Habituando o ouvido à sua fala, percebemos que nem é só difícil, mas é outra coisa, um esforço de evitar a precipitação, tirar o sentido, o embalo, esse impulso das mais pedidas canções. Ouvimos-lhe a nossa língua falada de um modo estrangeiro, sendo-nos estranha, pouco explicada, pouco interessada em causar frisson. É antes esse modo que tem a maré de rebentar repetidamente contra um muro, enleando-o nas suas garatujas. Forja um outro modo de observação, com essa “luz compacta e bailarina”. E note-se como ele pensa o traço limite: “A morte, um mosaico velho/ Enegrecido.” 
Entendia que o futuro se for soletrado irá fazer-nos ler o que se segue como a mais longa migração. E trabalhou já dedicado a esses usos, descobrindo no final de um percurso “um osso de baleia numa fresta de montanha”. 
Esta escala, hoje, ainda nos não diz muito. Mas quem sabe, se o que nos espera não são cuidados desses, como quem “põe pedrinhas brancas no lugar/ da cama”. 
Ele fala a língua desses “tardios invasores”, para quem só restará essa “vagabunda fé, que nos torce/ surpreendida”. 
Estamos a ficar muito fracos para as despedidas. Os obituários são notícias de tal modo incipientes que nos deixam na dúvida se não somos nós, deste lado, os mortos. Neste país até a doença que, enfim, nos mata parece ter mais consideração do que esse veneno de indiferença com que são escritos os obituários. Por isso, muito mais estimulante será sempre fazer o morto arranhar o caixão, rir-se lá de dentro, dizer que foi só à dispensa buscar alguma matéria mais funda. “Barulhos da vida e a floresta guardo/ Num armário rombo da povoação, à saída.” 

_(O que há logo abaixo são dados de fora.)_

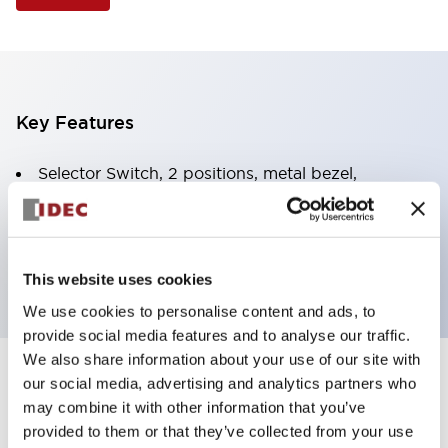
Key Features
Selector Switch, 2 positions, metal bezel,
Illuminated, green color, 120vac/dc, spring-return-
from-right, knob handle, 2nc contacts, screw
terminal
This website uses cookies
We use cookies to personalise content and ads, to
provide social media features and to analyse our traffic.
We also share information about your use of our site with
+
our social media, advertising and analytics partners who
Specifications
Expand All
may combine it with other information that you’ve
Aesthetic Specifications
provided to them or that they’ve collected from your use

No caixão parece que somos atirados nós, incapazes de nos provocarmos qualquer abalo mais profundo. Os mortos, se já não temos as mesas dos cafés, devem ser velados na cama de cada um. E nessa linha aqui fica outro dos seus poemas: “Recorde: “À mesa dos cafés, a carne./ Quase nua, palpita dentro/ De pequenos cronómetros./ Recorda, dia a noite, que/ Afinal os obstáculos perduram/ Sempre no interior da chama./ Que o Eterno vacila sobre a cama/ destes animais litúrgicos, votados/ Que somos – ao amor, à morte, ao abandono.” 
Também nos cruzámos algumas vezes, teremos trocado algumas palavras, mas não me lembro de nada. Tinha-lhe lido os versos sem aproveitar grande coisa. Há um trabalho que só os anos podem fazer, e também a morte, que assume entre nós um peso disciplinar. Agora parece-me que o vejo a outra luz, como esses de quem nos diz que, depois de um largo tempo no mar, “vinham a terra e humedeciam os lábios”. Vejo agora, nas mesmas páginas que não soube antes ler, toda esta “poeira que não entra na morte”. Coisas demoradas, difíceis de decifrar. Mas o trabalho é este, resgatar de cada vez um pormenor, um sinal qualquer deste “nosso apego ao tempo”. E a sensação de que é isso o que mais importa destacar, esse testemunho capaz de perdurar depois de se desfazer a carne. E, então, resta-nos o quê? Alguns versos, como um sinal insistente. “No ouvido, à proa, uma aranha fabrica/ um filamento d’água, p’ra viver.”